Anche adesso, mentre mi state ascoltando, state cercando di riempire i buchi con un certo tipo di
comprensione. Alcuni di voi credono che le mie parole riempiranno già i buchi.

" Se solo sapessi come funziona la storia, allora le cose migliorerebbero." Quello che sto dicendo ha
effetto se cominci a sentire i tuoi buchi, il che vuol dire che stai incominciando a sentire il tuo
vuoto. Se lo stai riempiendo con parole e idee, lo stai solo riempiendo di nuovo. " Adesso so di che
si tratta. Ha a che fare col riempire i buchi. Bene! Adesso so la storia. Adesso posso andare e non
far nulla per le prossime due settimane. Alcuni cercano di riempire i buchi in modi diversi. " Ah! - è
questo dunque che faccio con mio marito! Cerco di usare lui per riempire i miei buchi. Bene, non
gli parlerò più per le prossime due settimane."

Così invece, riempi i tuoi buchi usandoli per attaccare tuo marito. Come cerchiamo di riempire i
nostri buchi è molto furbo. " Aha! Adesso non cercherò un nuovo lavoro; non cercherò di far più
soldi perchè è solo un riempire i buchi e lui dice che non mi aiuterà a far più soldi." E questi
pensieri persisteranno e continueranno a cercare di riempire qualche altro buco.
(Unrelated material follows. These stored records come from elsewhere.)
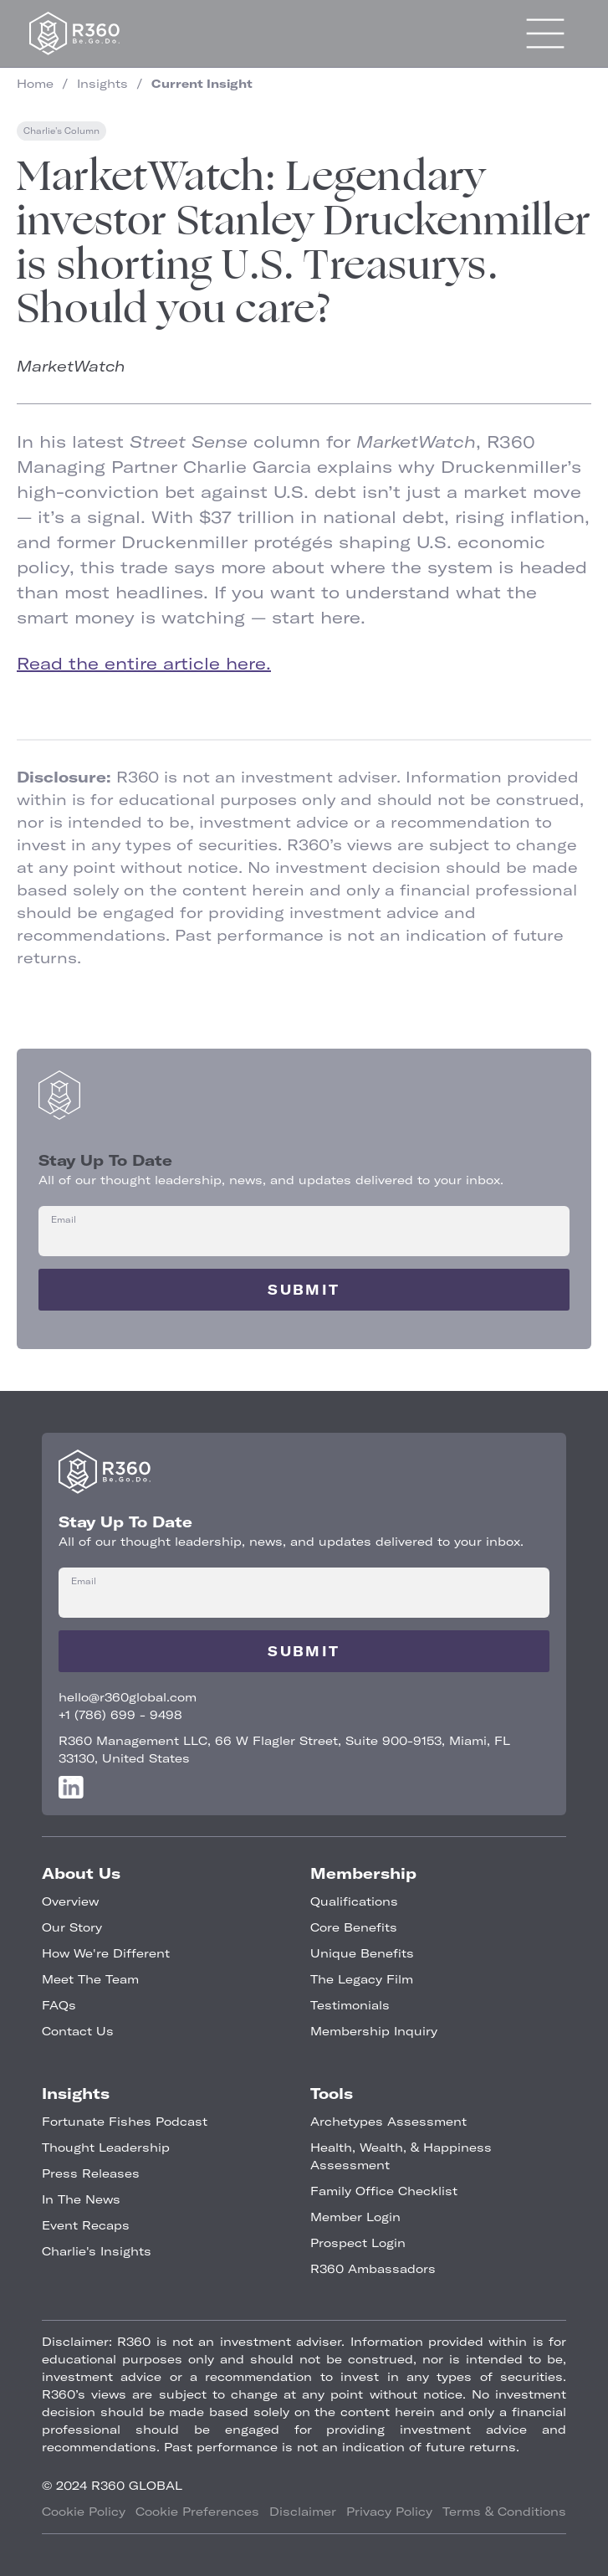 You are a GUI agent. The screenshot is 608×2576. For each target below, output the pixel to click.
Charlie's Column (61, 131)
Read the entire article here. (144, 663) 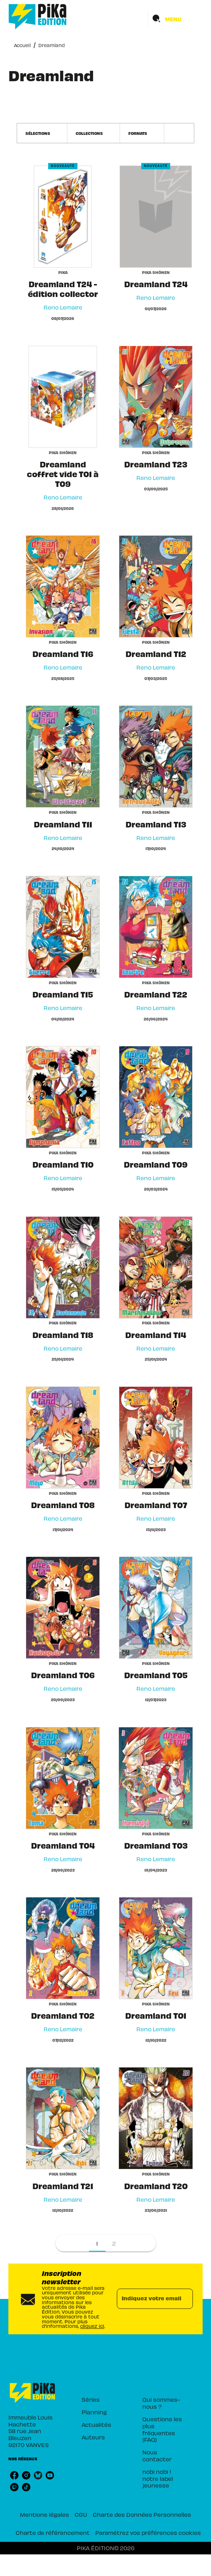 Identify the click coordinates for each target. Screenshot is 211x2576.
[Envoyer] (184, 2299)
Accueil (22, 45)
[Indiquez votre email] (146, 2299)
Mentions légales (44, 2514)
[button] (42, 133)
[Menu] (175, 18)
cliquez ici (92, 2326)
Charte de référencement (53, 2532)
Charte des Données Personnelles (142, 2514)
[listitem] (14, 2475)
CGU (81, 2514)
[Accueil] (37, 16) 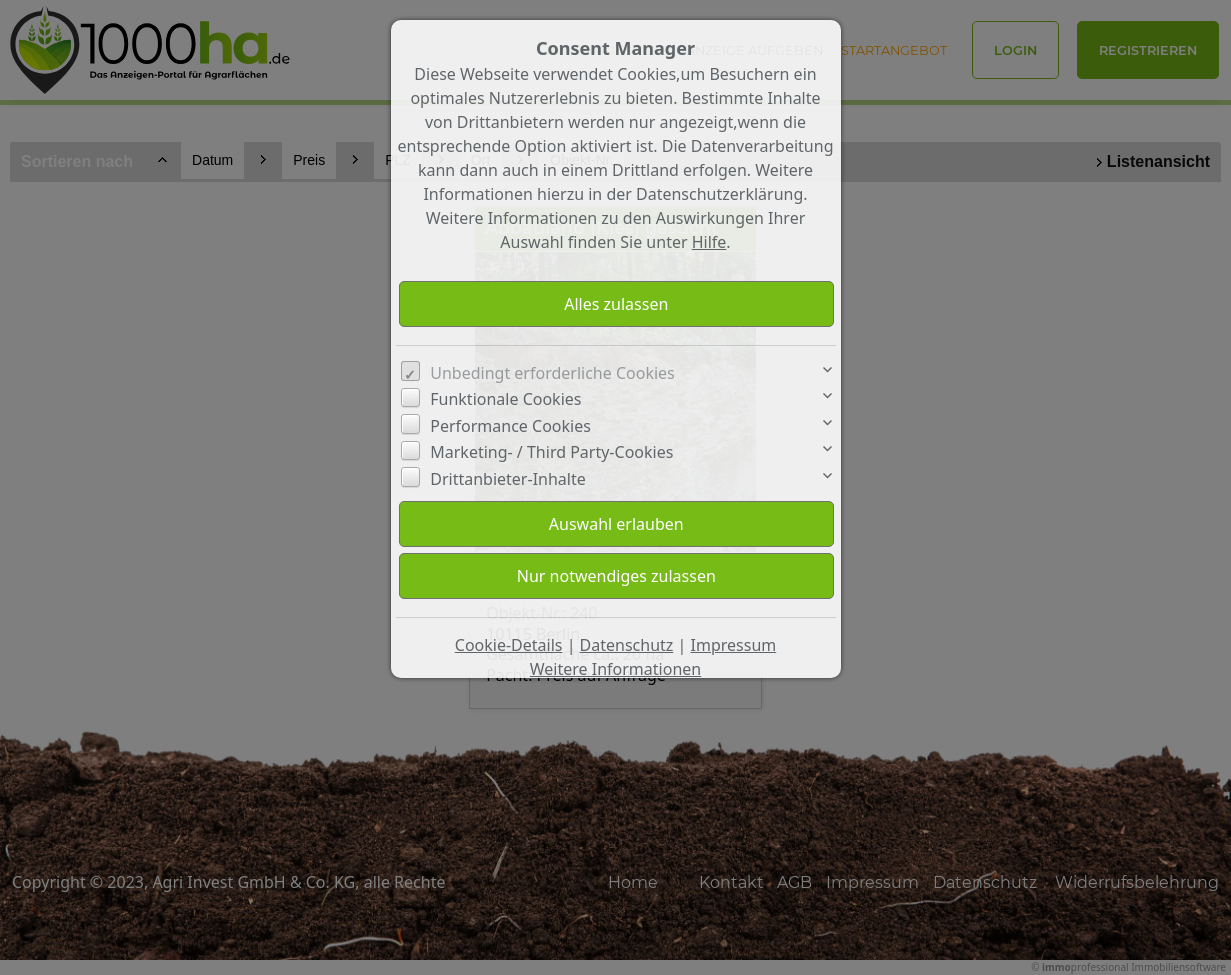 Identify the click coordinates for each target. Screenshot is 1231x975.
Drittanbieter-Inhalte (508, 479)
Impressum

Penso che questa prospettiva ci aiuti ad avere una visione globale della società. Il buco avanza. La
maggior parte delle volte la società tenta di riempire i buchi alla gente. Cosa pensate faccia la
pubblicità? Qual è il potere della pubblicità? Il potere della pubblicità è il potere dei buchi. Ai vostri
buchi piace, sempre. Trova un certo buco e cerca di dargli il riempitivo migliore. I buoni
pubblicitari possono avere grande effetto con tutti quei buchi. Guardano il loro prodotto, quali buchi
potrebbe riempire; attraggono quel buco. E fanno milioni così.

S.: La pubblicità attrae buchi già esistenti o, a volte, ne crea di nuovi?

A.H.: Non penso possa creare, effettivamente creare, un nuovo buco. I vostri buchi sono creati
nell'infanzia. Ma essa enfatizza i buchi esistenti e li attrae in modi diversi. Prendi il bisogno di
essere belli, per esempio. Ci sono donne che credono di non essere belle, e si può attrarre questa
deficienza in molti modi. Ogni giorno c'è qualcosa di nuovo. La forma continua a cambiare, ma
continua a ripetere i soliti richiami. La pubblicità stimola e rafforza il meccanismo del riempire i
buchi. Stimola i desideri che sono stimolati dai buchi. Nei tuoi buchi ci sono le immagini di quello
che tu pensi di volere dall'esterno. Il nostro inconscio è fatto di immagini con cui noi riempiamo i
buchi, e continuiamo a cercare fuori quello che c'è in quelle immagini. La pubblicità funziona ad un
certo livello dell'intero meccanismo, che è il livello del desiderio, cerca di rafforzare quello. Dicono
se compri questo prodotto, sarai bella; se compri quello sarai felice, o ricco, o immortale.

S.: Perchè la pubblicità non potrebbe essere utilizzata per stimolare la nostra brama per

l'essenza?

A.H.: Perchè non farebbero molti soldi.

S.: Non sarebbe una brama potente, la brama per l'essenza?


A.H.: E' la più potente. C'è gente che fa pubblicità per attrarre il nostro desiderio di essenza. La
chiesa, tutti i sistemi religiosi ne sono la pubblicità. Ma attraggono a un livello profondo.
Naturalmente, raramente, possono portare la gente alla loro essenza.

S.: Il desiderio di riempire i buchi degli altri è un altro modo di riempire i propri?

A.H.: Si. A volte eviti i tuoi buchi credendo che gli altri li abbiano e tu no.

S.: O vedendo gli altri come bisognosi?

A.H.: Potrebbe essere. C'è un meccanismo per evitare i buchi, che li proietta all'esterno: "Gli altri
hanno bisogno e io li aiuterò."

Questo processo di riempire i buchi non è superficiale o semplice, è molto profondo e sottile; va alla
radice del tuo essere. Richiede un lavoro profondo, sciogliere il processo della personalità,
rivoltarlo, e ritornare all'essenza.